Open Armand1 opened 5 years ago

Armand1 commented 5 years ago

These are my plots of the registered pots, by shape class. So what's completely clear here is that the registration is destroying any information about the differences between the shape classes. If you compare them to my plots of the unregistered pots --- which have been messed about with a bit, but should largely preserve their original shapes, you can see the difference. Even bowls and cups have become elongate things.

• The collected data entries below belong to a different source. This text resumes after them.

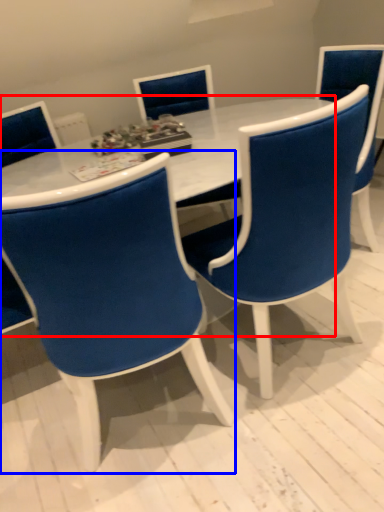 Question: Which of the following is the closest to the observer, table (highlighted by a red box) or chair (highlighted by a blue box)?

Choices:
 (A) table
 (B) chair

Answer: (B) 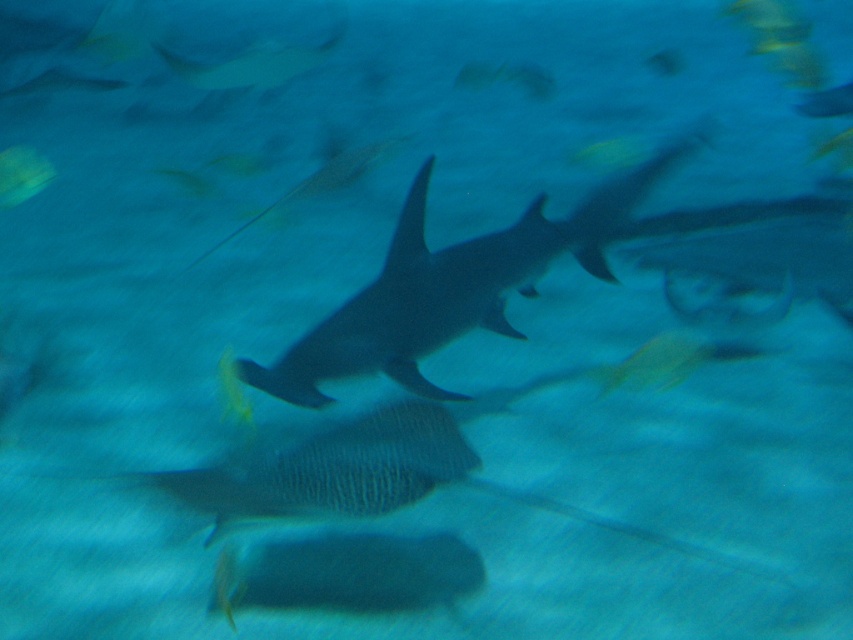 From the picture: Is gray matte shark at center closer to camera compared to translucent yellow fish at upper left?

Yes, gray matte shark at center is closer to the viewer.

This screenshot has width=853, height=640. Describe the element at coordinates (451, 288) in the screenshot. I see `gray matte shark at center` at that location.

What do you see at coordinates (451, 288) in the screenshot? I see `gray matte shark at center` at bounding box center [451, 288].

At what (x,y) coordinates should I click in order to perform the action: click on gray matte shark at center. Please return your answer as a coordinate pair (x, y). The width and height of the screenshot is (853, 640). Looking at the image, I should click on (451, 288). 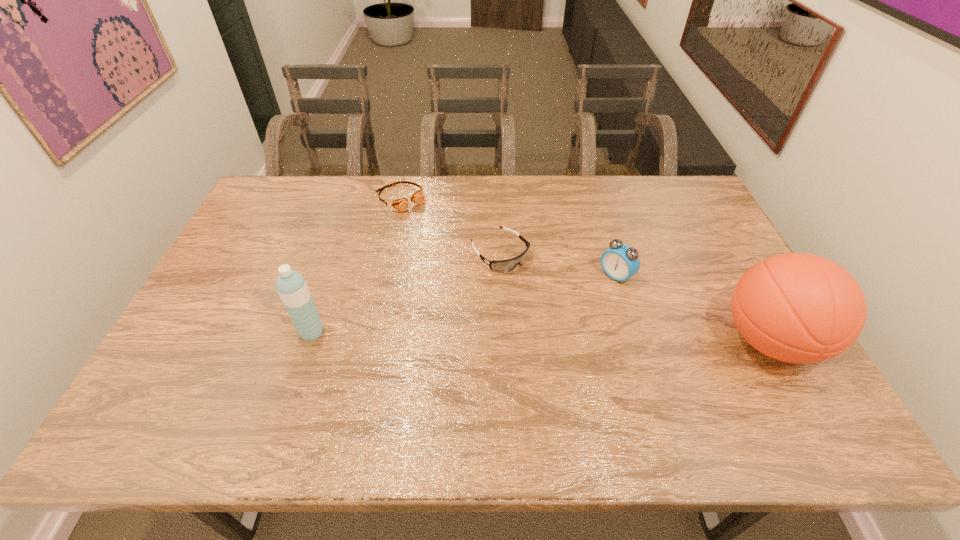 Find the location of a particular element. The width and height of the screenshot is (960, 540). free space that satisfies the following two spatial constraints: 1. on the front side of the alarm clock; 2. on the right side of the basketball is located at coordinates (636, 340).

Find the location of a particular element. The image size is (960, 540). free space that satisfies the following two spatial constraints: 1. on the front side of the nearer goggles; 2. on the left side of the farthest object is located at coordinates (389, 253).

At what (x,y) coordinates should I click in order to perform the action: click on vacant space that satisfies the following two spatial constraints: 1. on the back side of the leftmost object; 2. on the right side of the nearer goggles. Please return your answer as a coordinate pair (x, y). The height and width of the screenshot is (540, 960). Looking at the image, I should click on (338, 253). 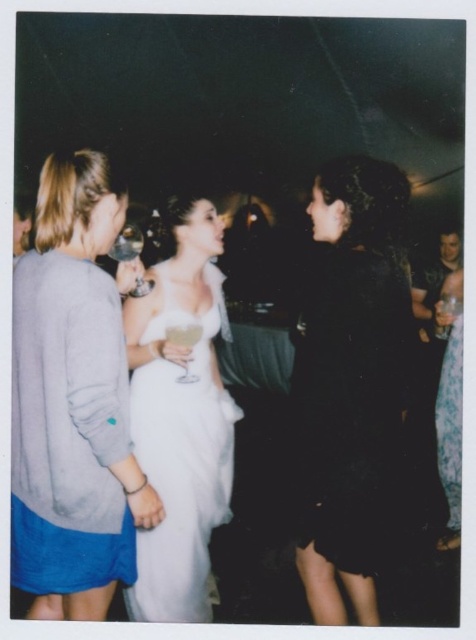 Question: Is white satin dress at center thinner than translucent glass wine at center?

Choices:
 (A) yes
 (B) no

Answer: (B)

Question: Is clear glass wine glass at center further to the viewer compared to translucent glass wine at center?

Choices:
 (A) no
 (B) yes

Answer: (A)

Question: Which object appears farthest from the camera in this image?

Choices:
 (A) black velvet dress at center
 (B) translucent glass wine at center

Answer: (B)

Question: Estimate the real-world distances between objects in this image. Which object is closer to the clear glass wine glass at center?

Choices:
 (A) floral-patterned fabric dress at right
 (B) white satin dress at center

Answer: (B)

Question: Which of the following is the closest to the observer?

Choices:
 (A) (138, 243)
 (B) (28, 381)
 (C) (162, 336)

Answer: (B)

Question: Is floral-patterned fabric dress at right to the left of clear glass wine glass at center from the viewer's perspective?

Choices:
 (A) yes
 (B) no

Answer: (B) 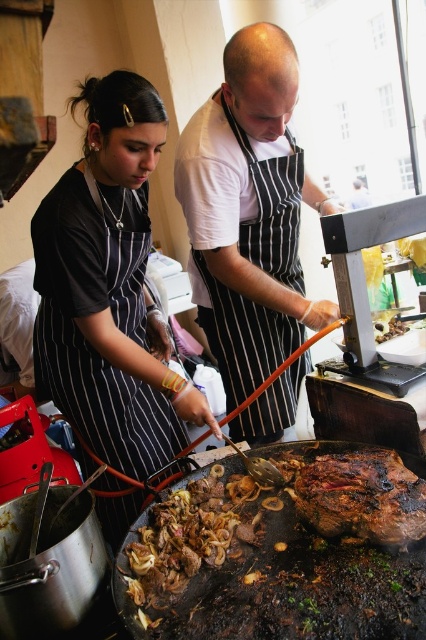 Is point (353, 483) positioned behind point (382, 474)?

No, (353, 483) is closer to viewer.

Is brown crispy meat at center closer to the viewer compared to brown charred meat at center?

Yes, brown crispy meat at center is closer to the viewer.

Is point (224, 621) positioned in front of point (423, 508)?

Yes.

At what (x,y) coordinates should I click in order to perform the action: click on brown crispy meat at center. Please return your answer as a coordinate pair (x, y). Looking at the image, I should click on (281, 552).

Is black striped apron at left wider than brown charred meat at center?

Indeed, black striped apron at left has a greater width compared to brown charred meat at center.

Is point (106, 280) positioned after point (339, 490)?

Yes.

In order to click on black striped apron at left in this screenshot , I will do `click(109, 289)`.

Does point (149, 333) come in front of point (207, 230)?

No, it is behind (207, 230).

Describe the element at coordinates (109, 289) in the screenshot. I see `black striped apron at left` at that location.

Does point (103, 404) come farther from viewer compared to point (250, 116)?

That is True.

This screenshot has width=426, height=640. In order to click on black striped apron at left in this screenshot , I will do `click(109, 289)`. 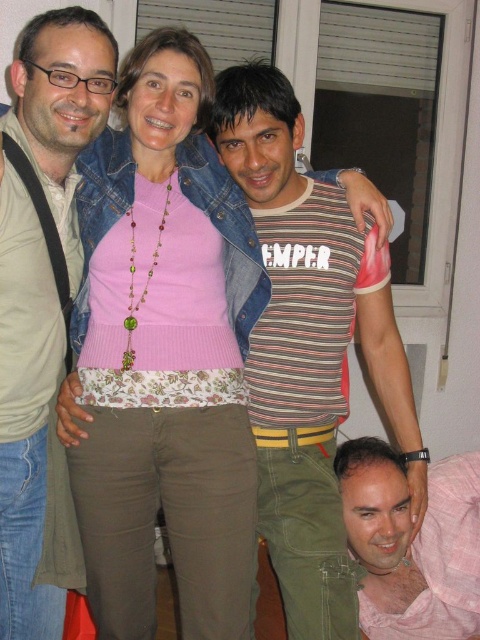 Question: Is pink knitted sweater at center to the left of striped cotton shirt at center from the viewer's perspective?

Choices:
 (A) yes
 (B) no

Answer: (A)

Question: Estimate the real-world distances between objects in this image. Which object is closer to the pink fabric shirt at lower right?

Choices:
 (A) matte black shirt at left
 (B) striped cotton shirt at center
 (C) pink knitted sweater at center

Answer: (B)

Question: Can you confirm if matte black shirt at left is thinner than pink fabric shirt at lower right?

Choices:
 (A) yes
 (B) no

Answer: (A)

Question: Which object is farther from the camera taking this photo?

Choices:
 (A) striped cotton shirt at center
 (B) matte black shirt at left

Answer: (A)

Question: Does matte black shirt at left appear on the left side of pink fabric shirt at lower right?

Choices:
 (A) yes
 (B) no

Answer: (A)

Question: Which object is positioned closest to the matte black shirt at left?

Choices:
 (A) striped cotton shirt at center
 (B) pink fabric shirt at lower right
 (C) pink knitted sweater at center

Answer: (C) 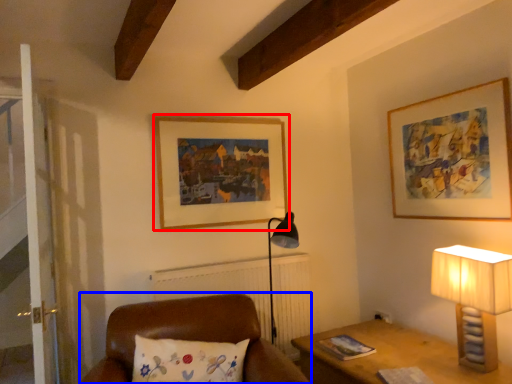 Question: Which object is closer to the camera taking this photo, picture frame (highlighted by a red box) or furniture (highlighted by a blue box)?

Choices:
 (A) picture frame
 (B) furniture

Answer: (B) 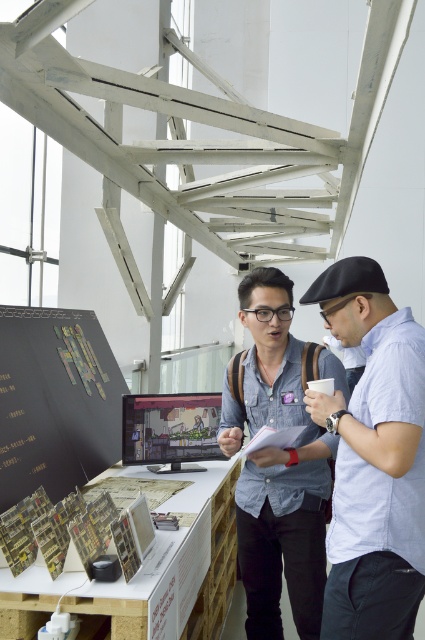 Does light blue shirt at center have a lesser height compared to denim shirt at center?

Yes, light blue shirt at center is shorter than denim shirt at center.

Does light blue shirt at center have a smaller size compared to denim shirt at center?

Indeed, light blue shirt at center has a smaller size compared to denim shirt at center.

Who is more forward, (388, 484) or (320, 444)?

Point (388, 484)

The width and height of the screenshot is (425, 640). Identify the location of light blue shirt at center. (373, 458).

Can you confirm if light blue shirt at center is positioned below matte black monitor at center?

Actually, light blue shirt at center is above matte black monitor at center.

Does light blue shirt at center have a greater width compared to matte black monitor at center?

Incorrect, light blue shirt at center's width does not surpass matte black monitor at center's.

Who is more distant from viewer, (380,273) or (163,429)?

The point (163,429) is behind.

Locate an element on the screen. light blue shirt at center is located at coordinates 373,458.

Which is in front, point (288, 339) or point (209, 404)?

Point (288, 339)

Image resolution: width=425 pixels, height=640 pixels. Find the location of `denim shirt at center`. denim shirt at center is located at coordinates (278, 460). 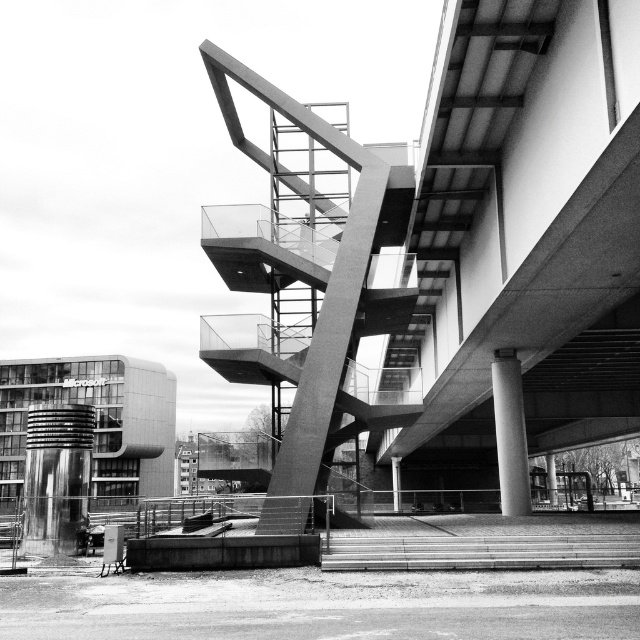 Question: Can you confirm if smooth concrete pillar at center is bigger than concrete pillar at center?

Choices:
 (A) yes
 (B) no

Answer: (A)

Question: Which point appears farthest from the camera in this image?

Choices:
 (A) (88, 490)
 (B) (396, 492)

Answer: (B)

Question: Is smooth concrete staircase at center to the right of smooth concrete column at center from the viewer's perspective?

Choices:
 (A) yes
 (B) no

Answer: (A)

Question: Which of the following is the closest to the observer?

Choices:
 (A) (632, 561)
 (B) (394, 474)
 (C) (52, 529)

Answer: (A)

Question: Which object appears closest to the camera in this image?

Choices:
 (A) smooth concrete staircase at center
 (B) polished metal cylinder at left

Answer: (A)

Question: Is concrete stairs at lower center to the right of smooth concrete column at center from the viewer's perspective?

Choices:
 (A) yes
 (B) no

Answer: (B) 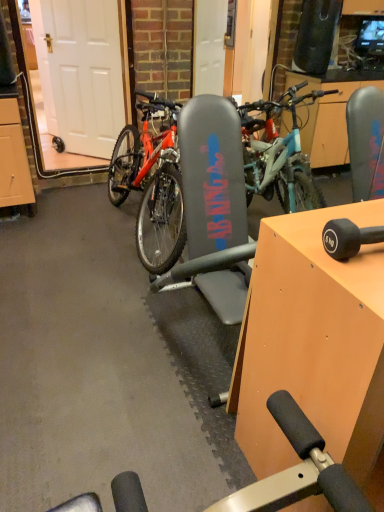 Question: Does orange wood table at center have a greater width compared to matte black bicycle at center?

Choices:
 (A) yes
 (B) no

Answer: (B)

Question: From a real-world perspective, is orange wood table at center located higher than matte black bicycle at center?

Choices:
 (A) yes
 (B) no

Answer: (B)

Question: Is orange wood table at center further to camera compared to matte black bicycle at center?

Choices:
 (A) yes
 (B) no

Answer: (B)

Question: Can you confirm if orange wood table at center is positioned to the right of matte black bicycle at center?

Choices:
 (A) yes
 (B) no

Answer: (A)

Question: Is orange wood table at center with matte black bicycle at center?

Choices:
 (A) yes
 (B) no

Answer: (B)

Question: Choose the correct answer: Is orange wood table at center inside matte black bicycle at center or outside it?

Choices:
 (A) outside
 (B) inside

Answer: (A)

Question: Visually, is orange wood table at center positioned to the left or to the right of matte black bicycle at center?

Choices:
 (A) right
 (B) left

Answer: (A)

Question: Is orange wood table at center in front of or behind matte black bicycle at center in the image?

Choices:
 (A) front
 (B) behind

Answer: (A)

Question: From the image's perspective, is orange wood table at center above or below matte black bicycle at center?

Choices:
 (A) above
 (B) below

Answer: (B)

Question: Is matte black bicycle at center to the left or to the right of orange wood table at center in the image?

Choices:
 (A) right
 (B) left

Answer: (B)

Question: Is matte black bicycle at center inside the boundaries of orange wood table at center, or outside?

Choices:
 (A) outside
 (B) inside

Answer: (A)

Question: In terms of width, does matte black bicycle at center look wider or thinner when compared to orange wood table at center?

Choices:
 (A) thin
 (B) wide

Answer: (B)

Question: From the image's perspective, relative to orange wood table at center, is matte black bicycle at center above or below?

Choices:
 (A) above
 (B) below

Answer: (A)

Question: In the image, is white matte door at left positioned in front of or behind orange wood table at center?

Choices:
 (A) behind
 (B) front

Answer: (A)

Question: Is white matte door at left situated inside orange wood table at center or outside?

Choices:
 (A) outside
 (B) inside

Answer: (A) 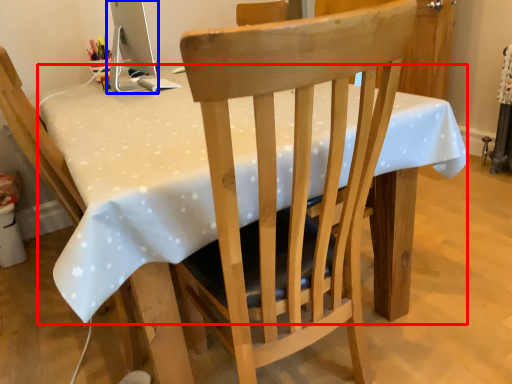 Question: Among these objects, which one is nearest to the camera, table (highlighted by a red box) or computer monitor (highlighted by a blue box)?

Choices:
 (A) table
 (B) computer monitor

Answer: (A) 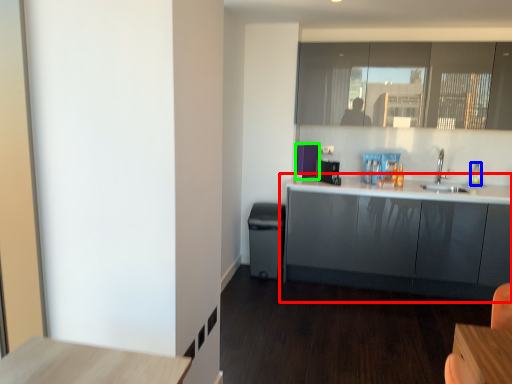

So, clearly some other approach to registration is needed.

registered pots

LittleAri commented 5 years ago

That's really interesting to see. Of course the 'stretching' is inevitable in this type of registration but I can definitely see what you mean by the lack of obvious shape variability. My initial thought was that part of the reason for this could be because of the contours themselves. These are all rough contours, none of which are perfect. So I wonder whether we'll have more obvious shape variability once the contour extraction code has been improved.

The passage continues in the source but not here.